All it takes is the right thinking and courageous
personality to do the right thing.
---
Raoul Wallenberg, a Fearless Man
Nurit
Greenger | August 6, 2013
Today,
August 5th, 2013, a ceremony took place to commemorate the 101st birthday of and
to rededicate the 18-foot sculpture of Raoul Wallenberg, the Swedish hero who
saved the life of tens of thousands of Jews during the Holocaust. The Raoul
Wallenberg square is at the intersection of Beverly Boulevard and Fairfax
Avenue in Los Angeles. It is the first time an intersection has been named
after an individual.
The
sculpture, standing for nearly 25 years, which many do not
know exists, today came to be a center of attention. It was created and donated
by the Italian artist Franco Assetto and was first unveiled on December 4th,
1988. Raoul Wallenberg was The Swedish Angel Of Rescue. The statue
features a bronze silhouette of a man with his hand extended, flanked by two
stainless steel wings, symbolizing Wallenberg’s role as an angel of rescue.
The
drive to create the monument was spearheaded by John Brooks, a Hungarian Jew
who was saved by Wallenberg, and Zev
Yaroslavsky, the outgoing Los Angeles County Supervisor.
Raoul Wallenberg was a Swedish architect, businessman,
diplomat and humanitarian. His memory is celebrated for his successful efforts to
rescue about 100,000 Jews in Nazi occupied Hungary during the
Holocaust from Hungarian Fascists and the Nazis during the later stages of WWII.
While serving as Sweden's special envoy in Budapest, between
July and December 1944, Wallenberg issued Schutz-Passes, meaning protective
passports, and sheltered Jews in buildings designated as Swedish territory and
thus saved tens of thousands of lives of men, women and children.

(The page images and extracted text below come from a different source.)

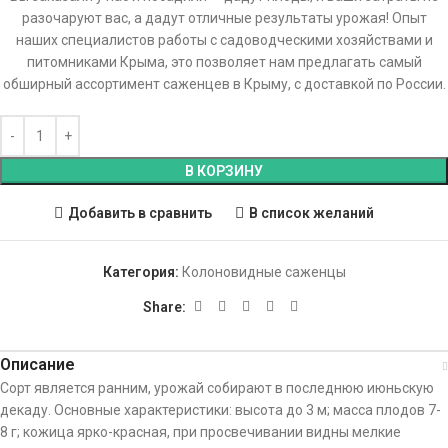
разочаруют вас, а дадут отличные результаты урожая! Опыт
наших специалистов работы с садоводческими хозяйствами и
питомниками Крыма, это позволяет нам предлагать самый
обширный ассортимент саженцев в Крыму, с доставкой по России.
В КОРЗИНУ
Добавить в сравнить
В список желаний
Категория:
Колоновидные саженцы
Share:
Описание
Сорт является ранним, урожай собирают в последнюю июньскую
декаду. Основные характеристики: высота до 3 м; масса плодов 7-
8 г; кожица ярко-красная, при просвечивании видны мелкие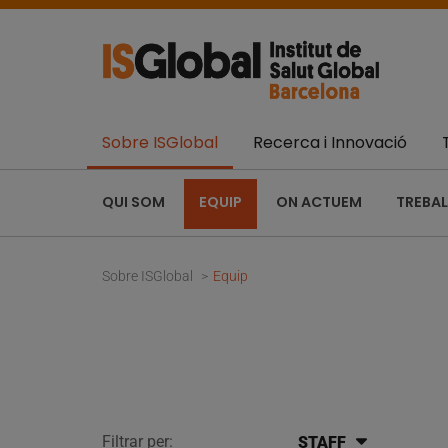
Sobre ISGlobal
Recerca i Innovació
QUI SOM
EQUIP
ON ACTUEM
TREBAL
Sobre ISGlobal
Equip
Filtrar per:
STAFF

Raoul Wallenberg was a young man, a son of Sweden, a man
of the world who possessed monumental courage and heroism. He shielded Jews
behind the blue and yellow flag of Sweden in order to rescue them and did not
hesitate to follow Jews on the march to their death with food and water while
defying the Nazis' orders.
Many
Holocaust survivors, Mr. Oliver Pinter, Deputy Consul General of Hungary and a
long list of government and city officials attended the ceremony, emceed by
Terry Friedman, president of Jewish Family Service of Los Angeles; the ceremony
took place under the auspices of Jewish Family
Service in Los Angeles, David Segal, the Consul General of Israel, Raoul
Wallenberg Centennial Celebration Committee, Chase Bank, on its property the
statue stands, CBS television, Simon Wiesenthal
Center, Claims Conference on Jewish Material, Los Angeles Museum of the
Holocaust, The Jewish Federation and
Councilmember Paul Koretz. What was missing were the youths, the generation
that must carry on the torch of 'Never Again'.
Much
was written about Raoul Wallenberg and the reader can search for detailed
information of this hero.
What
Raoul Wallenberg did must set the tone of rescue, resistance and world
responsibility. For Mr. Wallenberg the conventional rule did not apply.
For
his heroism Raoul Wallenberg received the American Gold Medal and he is part of
a short list of only 31 non-Americans who received the Medal.
For
Raoul Wallenberg it was always about to do the right thing, no matter what. He fearlessly
challenged the Nazis. He followed the Jewish saying, he who saves a single life
as if he saved the entire world. And Wallenberg personified that by his actions.
It is the Jewish nation's responsibility to enshrine his legacy.
Take a drive to Raoul Wallenberg square, face history and
look it in the eye. Pay homage to a man whose kindness and lack of selfishness
were unstoppable; a righteous man who did not think that there is any other way
but to jump on the trains that carried Jews to their death and try pull, even
if one Jew off the train and save him or her.
Raoul Wallenberg was a young man with courage only few
have. His fate is unknown and his life mission never fully fulfilled. But when
alive he risked it all for the sake of humanity and made the difference like
only few have done.
On
the bank of the Danube River in Budapest there is a monument made of shoes of
Jewish men and women who did not have that luck to be saved by Raoul Wallenberg
and Andrew Stevens (Rebel with a Cause: The Amazing True Stories of an Urban
Partisan in WW II, by Andrew E.
Stevens (Author -
http://www.amazon.com/Rebel-Cause-Amazing-Partisan-INSCRIBED/dp/B00CQ1WHJS) who
used the pen and their craftiness and compassion to save life. Their motto was,
when the stakes are high we have the obligation to
rectify.
It
is not enough to bear witness to the evil of man. One has to take charge and
responsibility and do something to fulfill the 'Never Again'.